● **Data records**
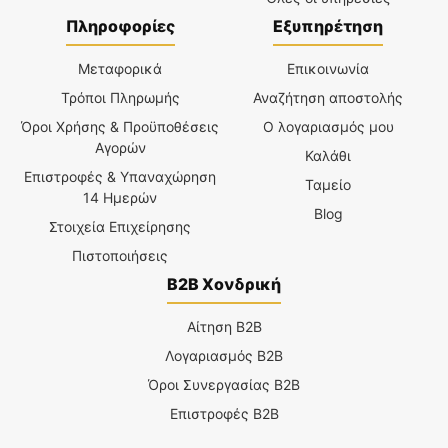
Πληροφορίες
Εξυπηρέτηση
Μεταφορικά
Επικοινωνία
Τρόποι Πληρωμής
Αναζήτηση αποστολής
Όροι Χρήσης & Προϋποθέσεις
Ο λογαριασμός μου
Αγορών
Καλάθι
Επιστροφές & Υπαναχώρηση
Ταμείο
14 Ημερών
Blog
Στοιχεία Επιχείρησης
Πιστοποιήσεις
B2B Χονδρική
Αίτηση B2B
Λογαριασμός B2B
Όροι Συνεργασίας B2B
Επιστροφές B2B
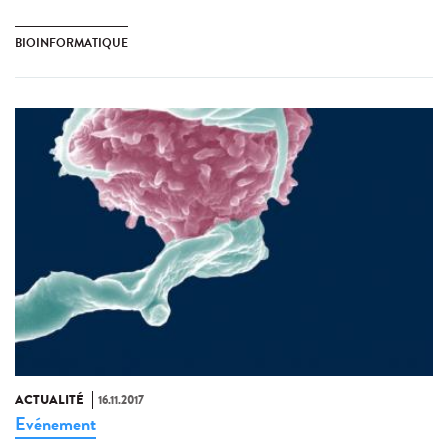
BIOINFORMATIQUE
ACTUALITÉ
16.11.2017
Evénement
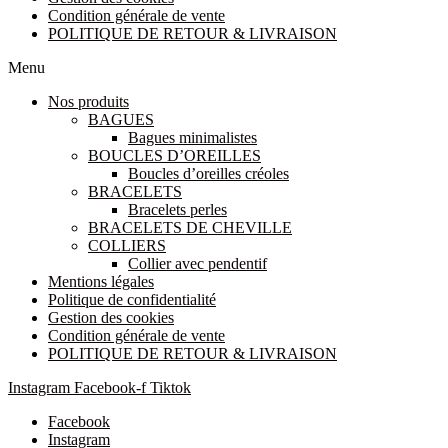
Condition générale de vente
POLITIQUE DE RETOUR & LIVRAISON
Menu
Nos produits
BAGUES
Bagues minimalistes
BOUCLES D’OREILLES
Boucles d’oreilles créoles
BRACELETS
Bracelets perles
BRACELETS DE CHEVILLE
COLLIERS
Collier avec pendentif
Mentions légales
Politique de confidentialité
Gestion des cookies
Condition générale de vente
POLITIQUE DE RETOUR & LIVRAISON
Instagram
Facebook-f
Tiktok
Facebook
Instagram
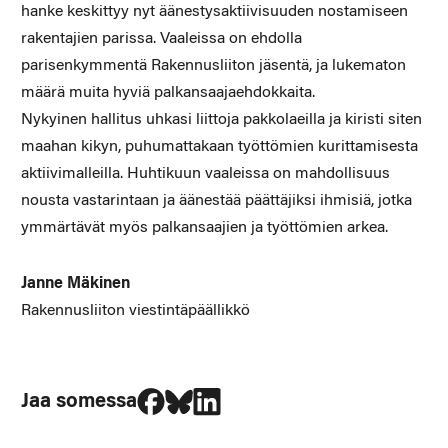
hanke keskittyy nyt äänestysaktiivisuuden nostamiseen
rakentajien parissa. Vaaleissa on ehdolla
parisenkymmentä Rakennusliiton jäsentä, ja lukematon
määrä muita hyviä palkansaajaehdokkaita.
Nykyinen hallitus uhkasi liittoja pakkolaeilla ja kiristi siten
maahan kikyn, puhumattakaan työttömien kurittamisesta
aktiivimalleilla. Huhtikuun vaaleissa on mahdollisuus
nousta vastarintaan ja äänestää päättäjiksi ihmisiä, jotka
ymmärtävät myös palkansaajien ja työttömien arkea.
Janne Mäkinen
Rakennusliiton viestintäpäällikkö
Jaa Facebookissa
Jaa Blueskyssa
Jaa LinkedIn:ssä
Jaa somessa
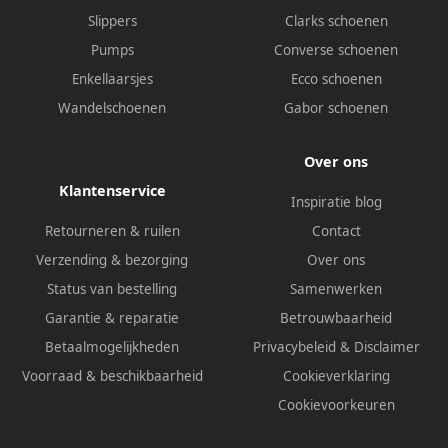
Slippers
Clarks schoenen
Pumps
Converse schoenen
Enkellaarsjes
Ecco schoenen
Wandelschoenen
Gabor schoenen
Over ons
Klantenservice
Inspiratie blog
Retourneren & ruilen
Contact
Verzending & bezorging
Over ons
Status van bestelling
Samenwerken
Garantie & reparatie
Betrouwbaarheid
Betaalmogelijkheden
Privacybeleid
&
Disclaimer
Voorraad & beschikbaarheid
Cookieverklaring
Cookievoorkeuren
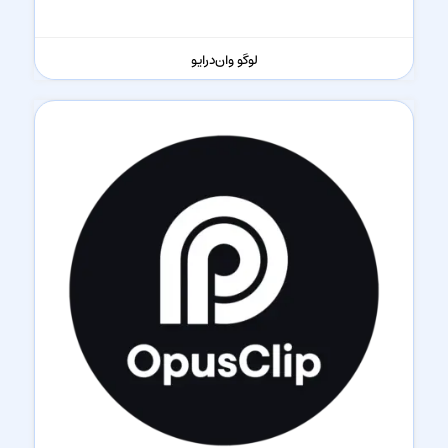
لوگو وان‌درایو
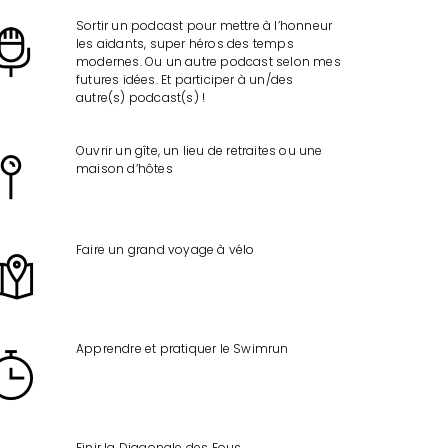
Sortir un podcast pour mettre à l’honneur
les aidants, super héros des temps
modernes. Ou un autre podcast selon mes
futures idées. Et participer à un/des
autre(s) podcast(s) !
Ouvrir un gîte, un lieu de retraites ou une
maison d’hôtes
Faire un grand voyage à vélo
Apprendre et pratiquer le Swimrun
Finir la Diagonale des Fous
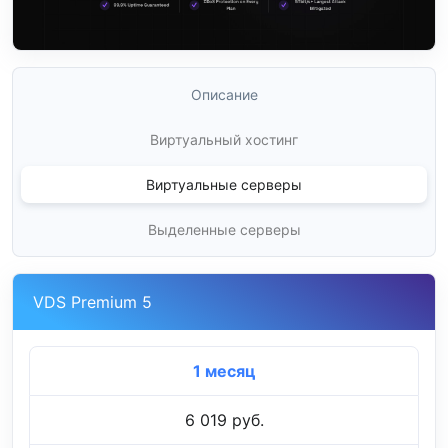
Описание
Виртуальный хостинг
Виртуальные серверы
Выделенные серверы
VDS Premium 5
1 месяц
6 019 руб.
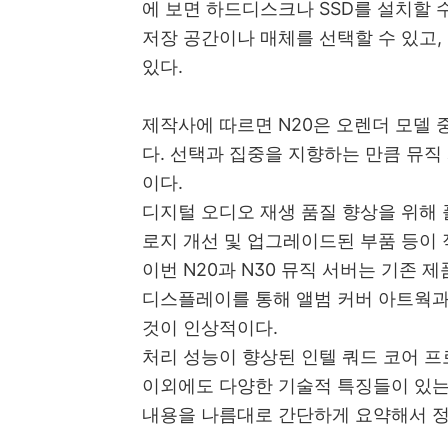
에 보면 하드디스크나 SSD를 설치할 
저장 공간이나 매체를 선택할 수 있고, 
있다.
제작사에 따르면 N20은 오렌더 모델 
다. 선택과 집중을 지향하는 만큼 뮤직
이다.
디지털 오디오 재생 품질 향상을 위해 
로지 개선 및 업그레이드된 부품 등이
이번 N20과 N30 뮤직 서버는 기존 
디스플레이를 통해 앨범 커버 아트웍과
것이 인상적이다.
처리 성능이 향상된 인텔 쿼드 코어 프
이외에도 다양한 기술적 특징들이 있는데 
내용을 나름대로 간단하게 요약해서 정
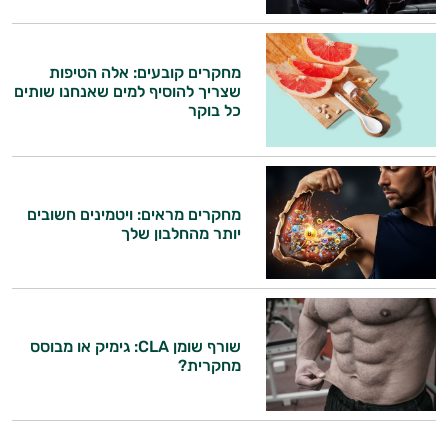
מחקרים קובעים: אלה הטיפות
שצריך להוסיף למים שאנחנו שותים
כל בוקר
מחקרים מראים: ויטמינים חשובים
יותר מהחלבון שלך
היי,
אני יועץ הבריאות האישי AI של טבע בריא.
התשובות שלי מבוססות על מאגרי מידע קליניים
שורף שומן CLA: גימיק או מבוסס
וספרות מקצועית בתחומי הרפואה הטבעית
מחקרית?
ותזונת הספורט.
אני כאן כדי לעזור לך להתאים את תוספי
התזונה ומוצרי הבריאות המדויקים למטרות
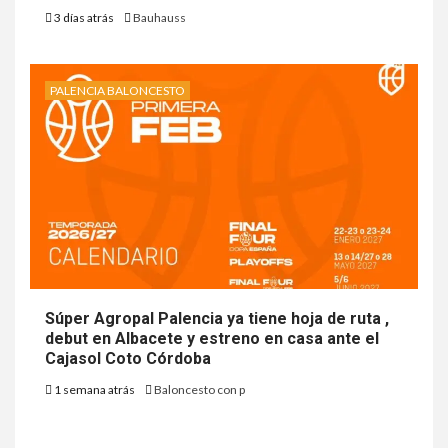
3 días atrás
Bauhauss
PALENCIA BALONCESTO
Súper Agropal Palencia ya tiene hoja de ruta ,
debut en Albacete y estreno en casa ante el
Cajasol Coto Córdoba
1 semana atrás
Baloncesto con p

● **Requirement**
Each entry above should be printed exactly, and any picture in it left out.

● **Task response**
Πληροφορίες
Εξυπηρέτηση
Μεταφορικά
Επικοινωνία
Τρόποι Πληρωμής
Αναζήτηση αποστολής
Όροι Χρήσης & Προϋποθέσεις
Ο λογαριασμός μου
Αγορών
Καλάθι
Επιστροφές & Υπαναχώρηση
Ταμείο
14 Ημερών
Blog
Στοιχεία Επιχείρησης
Πιστοποιήσεις
B2B Χονδρική
Αίτηση B2B
Λογαριασμός B2B
Όροι Συνεργασίας B2B
Επιστροφές B2B
BIOINFORMATIQUE
ACTUALITÉ
16.11.2017
Evénement
Condition générale de vente
POLITIQUE DE RETOUR & LIVRAISON
Menu
Nos produits
BAGUES
Bagues minimalistes
BOUCLES D’OREILLES
Boucles d’oreilles créoles
BRACELETS
Bracelets perles
BRACELETS DE CHEVILLE
COLLIERS
Collier avec pendentif
Mentions légales
Politique de confidentialité
Gestion des cookies
Condition générale de vente
POLITIQUE DE RETOUR & LIVRAISON
Instagram
Facebook-f
Tiktok
Facebook
Instagram
hanke keskittyy nyt äänestysaktiivisuuden nostamiseen
rakentajien parissa. Vaaleissa on ehdolla
parisenkymmentä Rakennusliiton jäsentä, ja lukematon
määrä muita hyviä palkansaajaehdokkaita.
Nykyinen hallitus uhkasi liittoja pakkolaeilla ja kiristi siten
maahan kikyn, puhumattakaan työttömien kurittamisesta
aktiivimalleilla. Huhtikuun vaaleissa on mahdollisuus
nousta vastarintaan ja äänestää päättäjiksi ihmisiä, jotka
ymmärtävät myös palkansaajien ja työttömien arkea.
Janne Mäkinen
Rakennusliiton viestintäpäällikkö
Jaa Facebookissa
Jaa Blueskyssa
Jaa LinkedIn:ssä
Jaa somessa
Slippers
Clarks schoenen
Pumps
Converse schoenen
Enkellaarsjes
Ecco schoenen
Wandelschoenen
Gabor schoenen
Over ons
Klantenservice
Inspiratie blog
Retourneren & ruilen
Contact
Verzending & bezorging
Over ons
Status van bestelling
Samenwerken
Garantie & reparatie
Betrouwbaarheid
Betaalmogelijkheden
Privacybeleid
&
Disclaimer
Voorraad & beschikbaarheid
Cookieverklaring
Cookievoorkeuren
لوگو وان‌درایو
Sortir un podcast pour mettre à l’honneur
les aidants, super héros des temps
modernes. Ou un autre podcast selon mes
futures idées. Et participer à un/des
autre(s) podcast(s) !
Ouvrir un gîte, un lieu de retraites ou une
maison d’hôtes
Faire un grand voyage à vélo
Apprendre et pratiquer le Swimrun
Finir la Diagonale des Fous
Описание
Виртуальный хостинг
Виртуальные серверы
Выделенные серверы
VDS Premium 5
1 месяц
6 019 руб.
에 보면 하드디스크나 SSD를 설치할 
저장 공간이나 매체를 선택할 수 있고, 
있다.
제작사에 따르면 N20은 오렌더 모델 
다. 선택과 집중을 지향하는 만큼 뮤직
이다.
디지털 오디오 재생 품질 향상을 위해 
로지 개선 및 업그레이드된 부품 등이
이번 N20과 N30 뮤직 서버는 기존 
디스플레이를 통해 앨범 커버 아트웍과
것이 인상적이다.
처리 성능이 향상된 인텔 쿼드 코어 프
이외에도 다양한 기술적 특징들이 있는데 
내용을 나름대로 간단하게 요약해서 정
מחקרים קובעים: אלה הטיפות
שצריך להוסיף למים שאנחנו שותים
כל בוקר
מחקרים מראים: ויטמינים חשובים
יותר מהחלבון שלך
היי,
אני יועץ הבריאות האישי AI של טבע בריא.
התשובות שלי מבוססות על מאגרי מידע קליניים
שורף שומן CLA: גימיק או מבוסס
וספרות מקצועית בתחומי הרפואה הטבעית
מחקרית?
ותזונת הספורט.
אני כאן כדי לעזור לך להתאים את תוספי
התזונה ומוצרי הבריאות המדויקים למטרות
3 días atrás
Bauhauss
PALENCIA BALONCESTO
Súper Agropal Palencia ya tiene hoja de ruta ,
debut en Albacete y estreno en casa ante el
Cajasol Coto Córdoba
1 semana atrás
Baloncesto con p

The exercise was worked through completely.